If your host system is using a filesystem with built-in compression like ZFS or BTRFS it won’t affect the amount of free space left on the host.
But if you aren’t or want to copy the VM to another host, then you would like to reduce its size.
You can remove unneeded files/defragment/zero the empty space of the filesystem depending on the OS the VM is running before to help the file reduction.

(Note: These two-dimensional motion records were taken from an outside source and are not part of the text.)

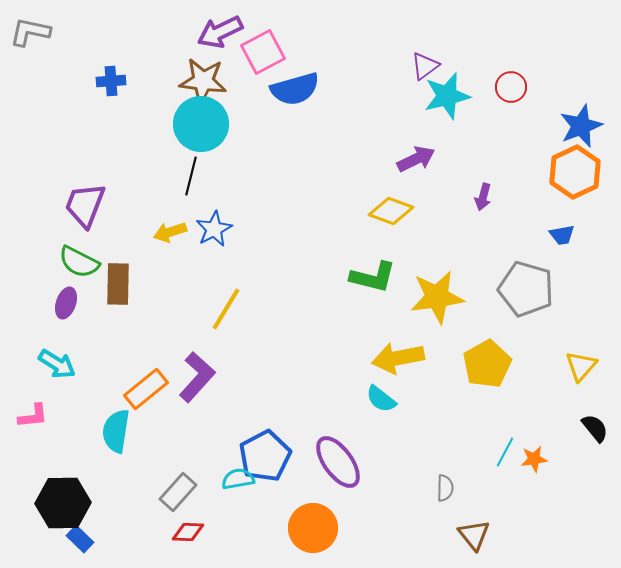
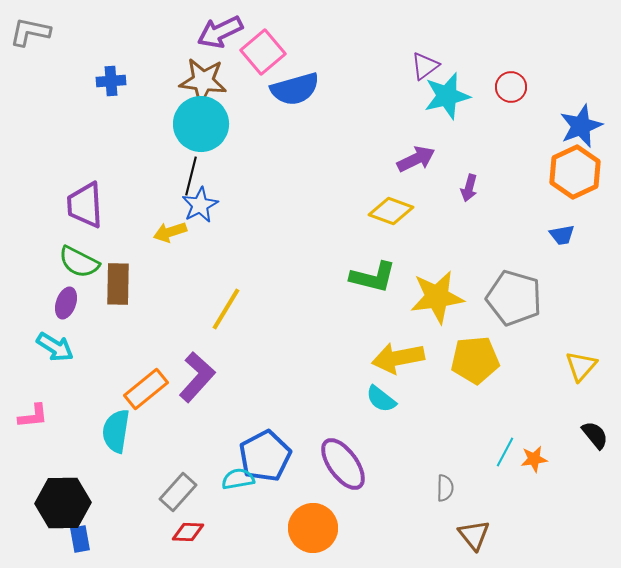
pink square at (263, 52): rotated 12 degrees counterclockwise
purple arrow at (483, 197): moved 14 px left, 9 px up
purple trapezoid at (85, 205): rotated 24 degrees counterclockwise
blue star at (214, 229): moved 14 px left, 24 px up
gray pentagon at (526, 289): moved 12 px left, 9 px down
cyan arrow at (57, 364): moved 2 px left, 17 px up
yellow pentagon at (487, 364): moved 12 px left, 4 px up; rotated 24 degrees clockwise
black semicircle at (595, 428): moved 7 px down
purple ellipse at (338, 462): moved 5 px right, 2 px down
blue rectangle at (80, 539): rotated 36 degrees clockwise
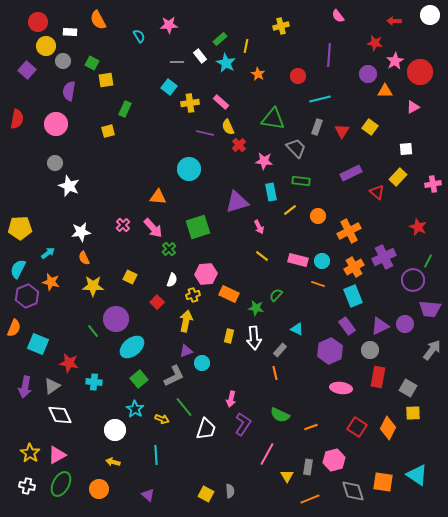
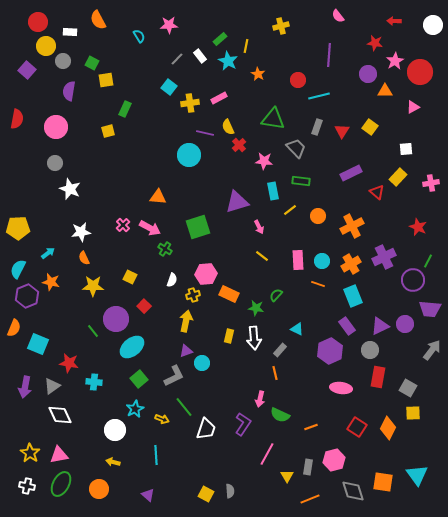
white circle at (430, 15): moved 3 px right, 10 px down
gray line at (177, 62): moved 3 px up; rotated 48 degrees counterclockwise
cyan star at (226, 63): moved 2 px right, 2 px up
red circle at (298, 76): moved 4 px down
cyan line at (320, 99): moved 1 px left, 3 px up
pink rectangle at (221, 102): moved 2 px left, 4 px up; rotated 70 degrees counterclockwise
pink circle at (56, 124): moved 3 px down
cyan circle at (189, 169): moved 14 px up
pink cross at (433, 184): moved 2 px left, 1 px up
white star at (69, 186): moved 1 px right, 3 px down
cyan rectangle at (271, 192): moved 2 px right, 1 px up
yellow pentagon at (20, 228): moved 2 px left
pink arrow at (153, 228): moved 3 px left; rotated 20 degrees counterclockwise
orange cross at (349, 231): moved 3 px right, 5 px up
green cross at (169, 249): moved 4 px left; rotated 16 degrees counterclockwise
pink rectangle at (298, 260): rotated 72 degrees clockwise
orange cross at (354, 267): moved 3 px left, 3 px up
red square at (157, 302): moved 13 px left, 4 px down
pink arrow at (231, 399): moved 29 px right
cyan star at (135, 409): rotated 12 degrees clockwise
pink triangle at (57, 455): moved 2 px right; rotated 18 degrees clockwise
cyan triangle at (417, 475): rotated 20 degrees clockwise
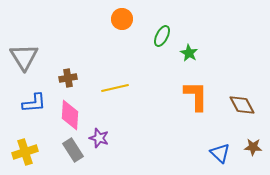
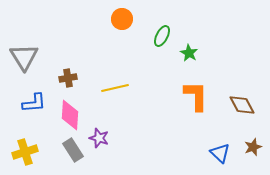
brown star: rotated 24 degrees counterclockwise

For comparison purposes you can check the internal disk size before the optimisation and also after with the following command:
# qemu-img info linux-vm.qcow2 image: linux-vm.qcow2 file format: qcow2 virtual size: 20G (21474836480 bytes) disk size: 1.6G cluster_size: 65536 Format specific information: compat: 1.1 lazy refcounts: false refcount bits: 16 corrupt: false
Stop the VM and then process the VM file:
# qemu-img convert -O qcow2 linux-vm.qcow2 linux-vm-compressed.qcow2
Depending on the size of the image and the machine running the command it can be time consuming, but the size reduction is worth it.
An alternative way of reducing the VM size is by using virt-sparsify.
Install the libguestfs-tools package.
[CentOS 7] yum install libguestfs-tools [CentOS 8] dnf install libguestfs-tools [Ubuntu/Debian] # apt install libguestfs-tools
Stop the VM and then process it with:
# virt-sparsify --in-place linux-vm.qcow2
The –in-place option won’t create a new file and will compress the existing one.